Radical Socialist Statement on Operation Sindoor
Temas
Operation Sindoor marks a serious escalation in India–Pakistan hostilities, prompting concern over regional stability and civil impacts. Radical Socialist criticizes the strikes as politically driven and urges a peaceful, democratic resolution to the Kashmir conflict, warning against rising social divisions and militarized nationalism.

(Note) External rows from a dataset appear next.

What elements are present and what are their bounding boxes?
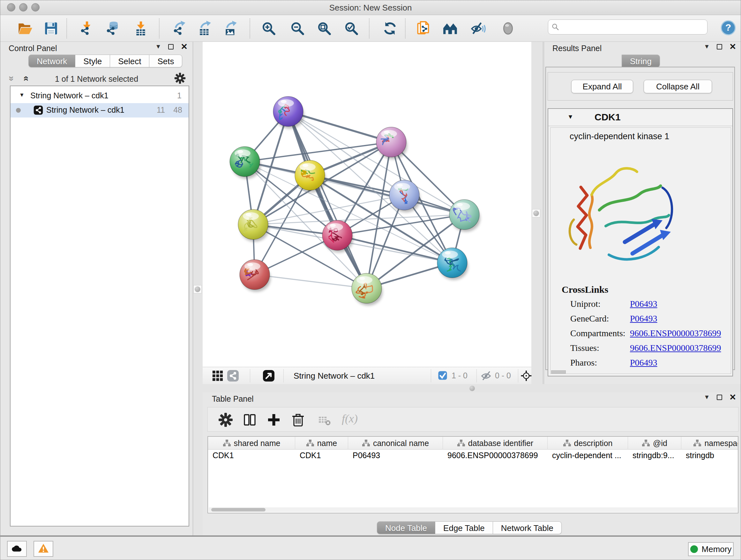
close-panel-icon[interactable]: ✕ (181, 44, 188, 50)
tab-edge-table[interactable]: Edge Table (435, 521, 493, 534)
network-collection-row[interactable]: ▼ String Network – cdk1 1 (10, 89, 189, 103)
refresh-icon[interactable] (382, 20, 398, 37)
crosslink-link[interactable]: 9606.ENSP00000378699 (630, 343, 721, 353)
table-cell[interactable]: CDK1 (208, 449, 295, 462)
network-node-CDC25B[interactable] (230, 146, 261, 179)
close-panel-icon[interactable]: ✕ (729, 394, 736, 400)
network-node-HIST1H1A[interactable] (240, 260, 271, 292)
duplicate-network-icon[interactable] (415, 20, 431, 37)
section-collapse-icon[interactable]: ▼ (567, 113, 574, 120)
tab-select[interactable]: Select (110, 55, 149, 67)
divider-handle[interactable] (193, 285, 202, 294)
network-row[interactable]: String Network – cdk1 11 48 (10, 103, 189, 118)
column-header-canonical-name[interactable]: canonical name (348, 437, 443, 449)
birds-eye-view-icon[interactable] (262, 369, 275, 382)
divider-handle[interactable] (532, 209, 540, 217)
horizontal-scrollbar-thumb[interactable] (551, 370, 566, 374)
add-column-icon[interactable] (266, 413, 281, 427)
tab-style[interactable]: Style (75, 55, 110, 67)
open-session-icon[interactable] (17, 20, 32, 37)
zoom-selected-icon[interactable] (343, 20, 359, 37)
network-edge-CCNB2-CCNE1[interactable] (288, 111, 367, 288)
crosslink-link[interactable]: P06493 (630, 299, 657, 309)
import-database-icon[interactable] (105, 20, 121, 37)
table-cell[interactable]: stringdb:9... (628, 449, 681, 462)
selected-checkbox-icon[interactable] (437, 370, 448, 381)
panel-menu-icon[interactable]: ▼ (704, 394, 710, 401)
panel-menu-icon[interactable]: ▼ (704, 43, 710, 50)
zoom-fit-icon[interactable] (316, 20, 332, 37)
delete-column-icon[interactable] (291, 413, 306, 427)
column-header-namespace[interactable]: namespace (681, 437, 738, 449)
network-type-icon[interactable] (226, 369, 239, 382)
collapse-all-button[interactable]: Collapse All (644, 80, 712, 93)
table-settings-gear-icon[interactable] (218, 413, 233, 427)
tab-sets[interactable]: Sets (149, 55, 182, 67)
export-table-icon[interactable] (197, 20, 213, 37)
import-table-icon[interactable] (133, 20, 149, 37)
table-cell[interactable]: stringdb (681, 449, 738, 462)
results-panel-divider[interactable] (531, 42, 543, 384)
save-session-icon[interactable] (43, 20, 59, 37)
search-input[interactable] (562, 20, 704, 33)
warnings-button[interactable] (33, 541, 53, 557)
network-node-CDKN1A[interactable] (437, 248, 468, 280)
network-node-CCNA1[interactable] (376, 127, 407, 159)
network-node-RB1[interactable] (449, 199, 480, 232)
hide-selected-icon[interactable] (470, 20, 486, 37)
expand-all-button[interactable]: Expand All (571, 80, 633, 93)
show-all-icon[interactable] (500, 20, 516, 37)
network-node-CCNA2[interactable] (322, 220, 353, 253)
zoom-out-icon[interactable] (289, 20, 306, 37)
divider-handle[interactable] (469, 386, 475, 391)
column-header-description[interactable]: description (548, 437, 628, 449)
node-details-header[interactable]: ▼ CDK1 (548, 109, 732, 126)
tab-network[interactable]: Network (28, 55, 75, 67)
export-network-icon[interactable] (172, 20, 188, 37)
table-cell[interactable]: P06493 (348, 449, 443, 462)
network-node-CDK1[interactable] (295, 160, 326, 192)
collection-expand-icon[interactable]: ▼ (19, 92, 24, 98)
network-options-gear-icon[interactable] (174, 72, 186, 84)
network-node-CDC6[interactable] (389, 180, 420, 212)
crosslink-link[interactable]: P06493 (630, 358, 657, 368)
crosslink-link[interactable]: P06493 (630, 314, 657, 324)
column-header-shared-name[interactable]: shared name (208, 437, 295, 449)
crosslink-link[interactable]: 9606.ENSP00000378699 (630, 328, 721, 338)
zoom-in-icon[interactable] (261, 20, 277, 37)
close-panel-icon[interactable]: ✕ (729, 44, 736, 50)
network-node-CCNE1[interactable] (352, 273, 383, 306)
export-image-icon[interactable] (223, 20, 239, 37)
tab-network-table[interactable]: Network Table (493, 521, 562, 534)
node-details-body: cyclin-dependent kinase 1 (550, 127, 731, 374)
memory-button[interactable]: Memory (688, 542, 734, 556)
tab-node-table[interactable]: Node Table (377, 521, 435, 534)
network-node-CCNB1[interactable] (238, 209, 269, 242)
import-network-icon[interactable] (79, 20, 95, 37)
search-box[interactable] (548, 19, 708, 35)
scrollbar-thumb[interactable] (211, 508, 266, 511)
float-panel-icon[interactable] (717, 44, 722, 50)
tab-string[interactable]: String (622, 55, 660, 67)
table-cell[interactable]: 9606.ENSP00000378699 (443, 449, 548, 462)
help-icon[interactable]: ? (720, 20, 736, 36)
svg-text:?: ? (725, 22, 731, 33)
network-canvas[interactable]: CCNB2CCNA1CDC25BCDK1CDC6RB1CCNB1CCNA2CDK… (203, 42, 531, 367)
table-cell[interactable]: CDK1 (295, 449, 348, 462)
table-panel-divider[interactable] (203, 384, 741, 392)
column-header-name[interactable]: name (295, 437, 348, 449)
grid-view-icon[interactable] (211, 369, 224, 382)
control-panel-divider[interactable] (193, 42, 203, 536)
column-header-@id[interactable]: @id (628, 437, 681, 449)
float-panel-icon[interactable] (168, 44, 174, 50)
panel-menu-icon[interactable]: ▼ (155, 43, 161, 50)
show-columns-icon[interactable] (243, 413, 257, 427)
crosshair-icon[interactable] (521, 370, 532, 381)
table-horizontal-scrollbar[interactable] (209, 507, 737, 512)
network-edge-HIST1H1A-CCNE1[interactable] (255, 274, 367, 288)
first-neighbors-icon[interactable] (442, 20, 458, 37)
cloud-button[interactable] (7, 541, 27, 557)
column-header-database-identifier[interactable]: database identifier (443, 437, 548, 449)
table-cell[interactable]: cyclin-dependent ... (548, 449, 628, 462)
float-panel-icon[interactable] (717, 395, 722, 400)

Hellohappy, CC BY-SA 4.0 <https://creativecommons.org/licenses/by-sa/4.0>, via Wikimedia Commons
The Indian Armed Forces have launched Operation Sindoor which has carried out strikes in as many as nine places spread over three cities in Pakistan occupied Kashmir and Punjab province while a counter-strike by Pakistan, also to be condemned, has led to lives lost in Poonch. All this is an extremely worrisome development, though not entirely unexpected. After the Pahalgam terror act which deserves to be universally and unequivocally condemned, the Modi government should have made public and transparent the information it has as to who the likely perpetrators are and accepted the call for an international investigation in which Indian involvement would be necessary and central and demanded that the Pakistan government participate in uncovering the complete truth so that the culprits can be caught and punished in the name of justice. A Pakistani refusal to cooperate in this manner would have put it in the dock internationally and then justified various actions that could be taken diplomatically and materially by India against the government but not against the welfare of the general Pakistani public.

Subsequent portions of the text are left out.